Un travail de « déminage »
Cette orientation affaiblit parfois le récit. La fantaisie qui ponctue certaines pages manque cruellement. On s’étonne que Tintin n’éprouve aucune réaction lorsqu’il pêche un requin. Fort heureusement, le réalisateur n’a pas sacrifié le burlesque : Dupond et Dupont continuent de se prendre les pieds dans le tapis. Quant au très pittoresque senhor Oliveira da Figueira, il ne perd pas une miette de son accent. Katell Guillou a dû toutefois entreprendre un travail de « déminage » à certains endroits du texte. Difficile, en effet, d’imaginer, sur France Culture, le milliardaire Rastapopoulos parler à Tintin de sa « dernière superproduction » intitulée Haine d’Arabe. Ici, la scénariste a opté pour une adaptation plus neutre : La Fureur du cheikh.

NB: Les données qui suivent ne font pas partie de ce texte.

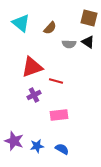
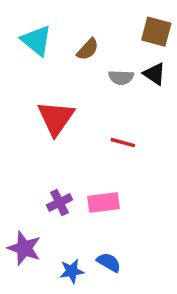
red triangle: (32, 67) -> (56, 118), turned -35
red line: (56, 81) -> (123, 143), moved
purple cross: (34, 95) -> (59, 202), moved
blue star: (37, 146) -> (72, 271), moved

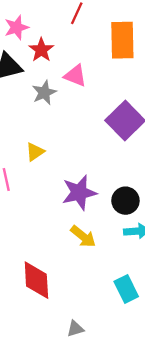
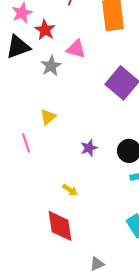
purple star: (79, 193) -> (89, 148), size x0.6
yellow arrow: (83, 236) -> (70, 190), moved, size x0.7

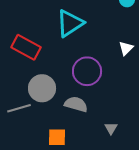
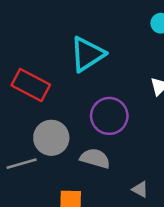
gray triangle: (111, 128) -> (140, 189), turned -32

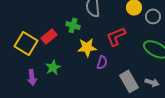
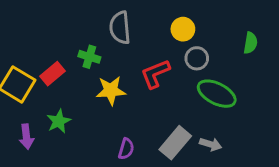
gray circle: (153, 16) -> (197, 58), moved
purple semicircle: (102, 62) -> (126, 149), moved
gray rectangle: (129, 81) -> (175, 143), turned 70

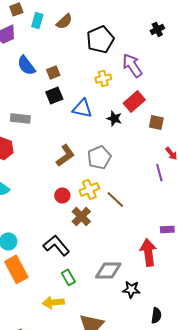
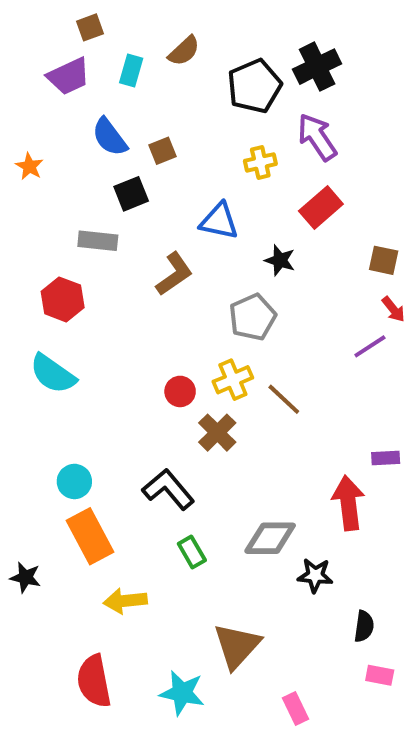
cyan rectangle: (37, 20) -> (131, 70), moved
black cross: (157, 29) -> (317, 67), moved, size x1.6
black square: (54, 95) -> (131, 194), moved
black star: (114, 118) -> (280, 260), moved
brown square: (156, 122) -> (384, 260), moved
brown L-shape: (65, 155) -> (174, 274), moved
purple line: (159, 172) -> (370, 346), turned 72
yellow arrow: (53, 302) -> (125, 601), moved

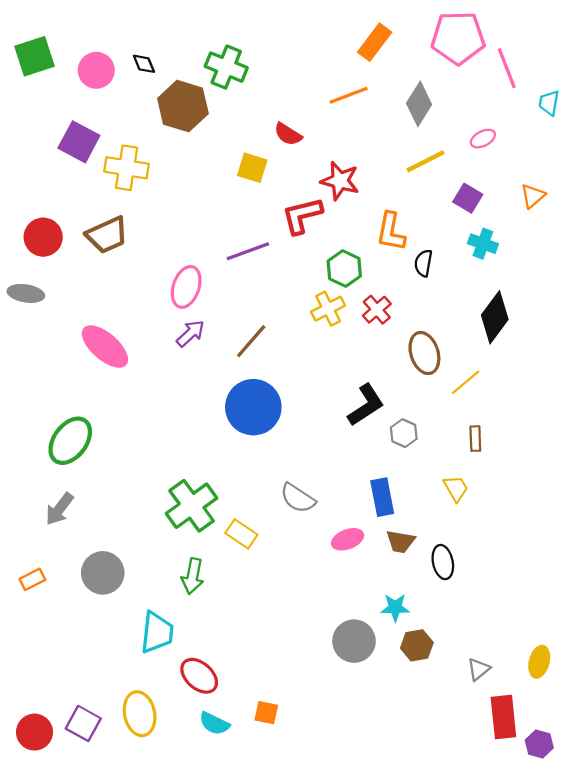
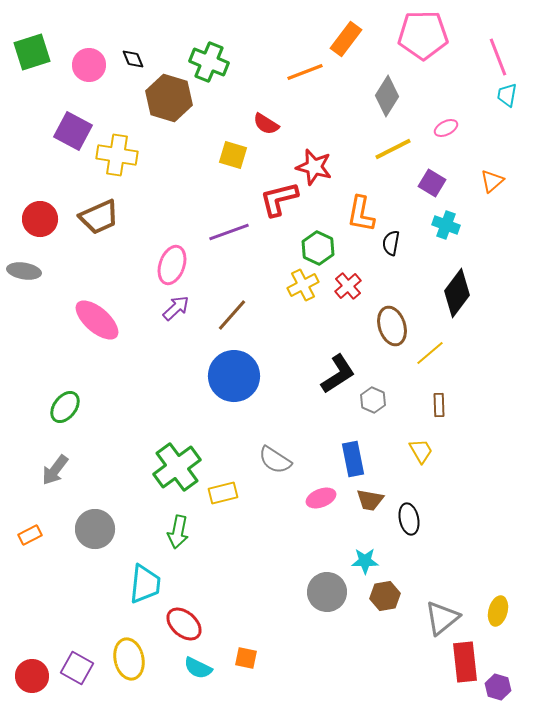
pink line: (507, 68) -> (498, 57), moved
orange line: (349, 95) -> (305, 72), moved
green ellipse: (70, 441) -> (65, 407), size x0.7
yellow rectangle: (241, 534) -> (223, 493), turned -48
gray triangle: (479, 669) -> (442, 618), size x1.6

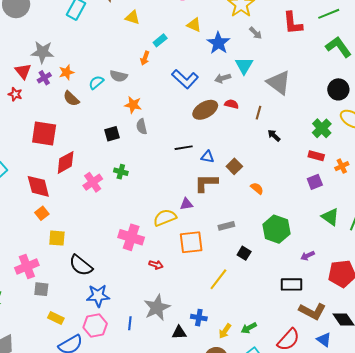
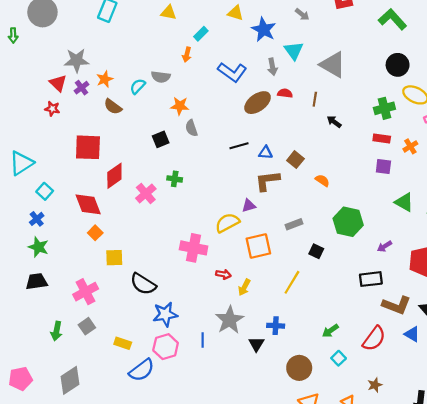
gray arrow: (223, 78) -> (272, 67), turned -77
green cross: (322, 128) -> (384, 108), turned 36
purple square: (315, 182) -> (383, 167), turned 35
gray square: (41, 289) -> (87, 326), moved, turned -35
yellow arrow: (225, 331) -> (244, 287), moved
black triangle: (179, 333) -> (256, 344), turned -49

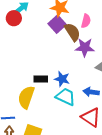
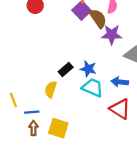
black rectangle: (41, 79) -> (66, 69), turned -40
yellow semicircle: (26, 97) -> (51, 89), size x0.7

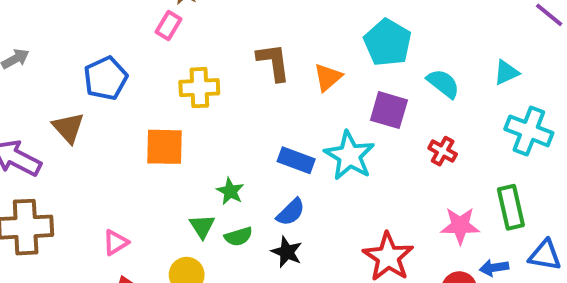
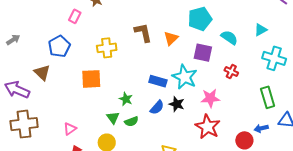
pink rectangle: (169, 26) -> (75, 16), moved
cyan pentagon: (388, 43) -> (200, 19), turned 30
pink star: (460, 226) -> (210, 98), moved
black star: (287, 252) -> (177, 104), moved

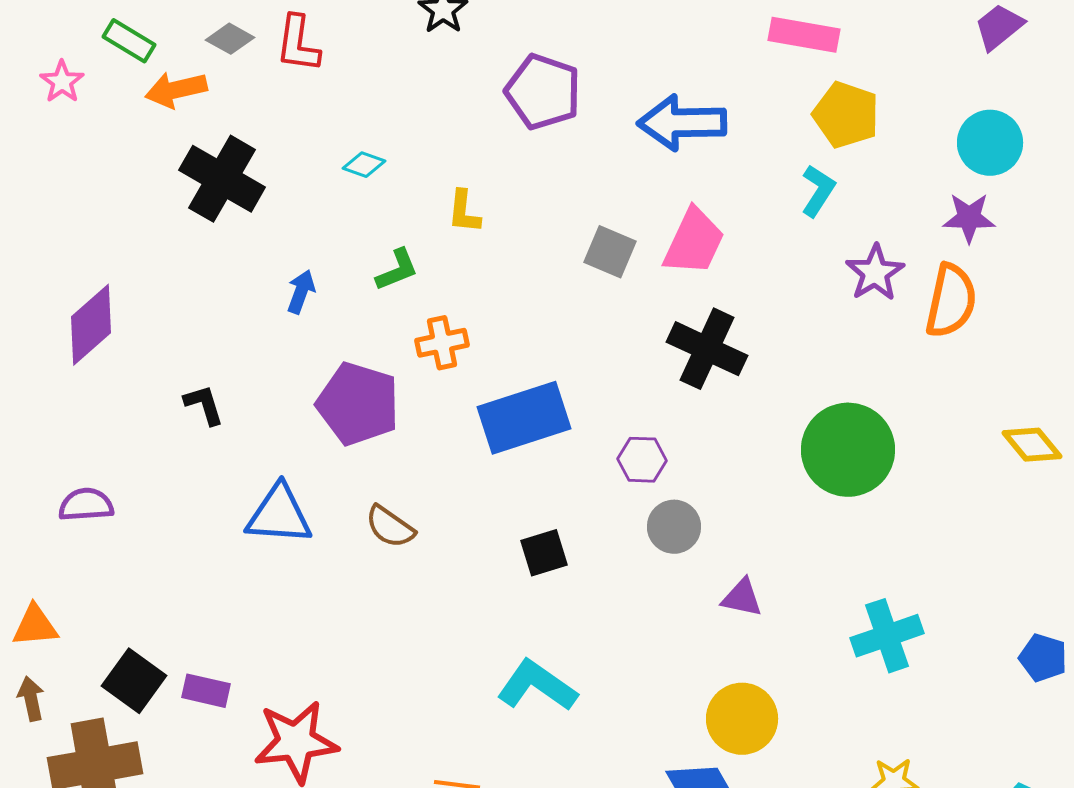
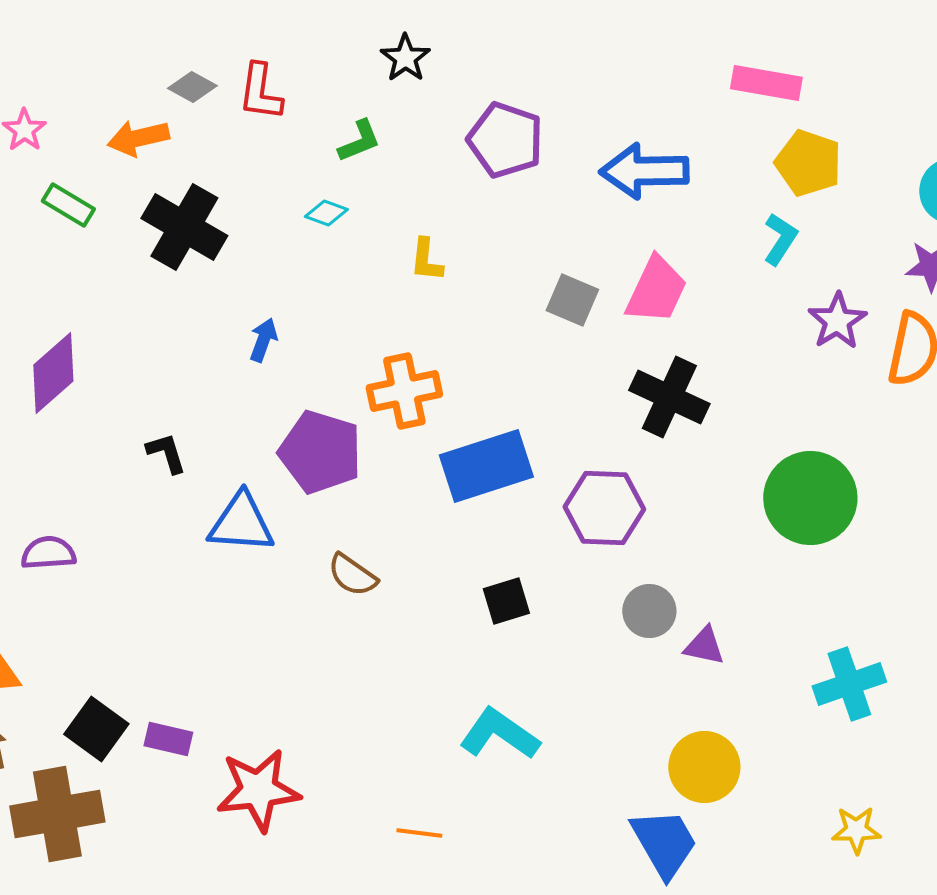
green rectangle: (129, 41) -> (68, 205), moved
green L-shape: (397, 270) -> (359, 141), moved
orange cross: (442, 343) -> (404, 391), size x1.4
purple hexagon: (642, 460) -> (604, 508), size x1.6
blue triangle: (279, 515) -> (241, 523), moved
gray circle: (674, 527) -> (649, 611), moved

Au fil des épisodes, c’est un Tintin frais et malin qu’on redécouvre avec émerveillement. Abitan a voulu restituer le jeune reporter par rapport à ses aventures précédentes. « Tintin est moins naïf, assure le réalisateur. Le danger qui le guette ici, c’est la folie. Tintin est à la poursuite de trafiquants de drogue, mais il est lui-même poursuivi par son inconscient. Il passe son temps à tomber dans les vapes, à avoir des hallucinations, à se faire hypnotiser, à échapper au poison fou. » La folie, la drogue, la peur de la mort… Des thèmes que l’on retrouve dans l’album suivant, Le Lotus bleu. Sa réalisation radiophonique est en cours, sadiffusion programmée pour septembre 2016.
« Le Feuilleton », du lundi 8 au vendredi 12 février, à 20 h 30, sur France Culture.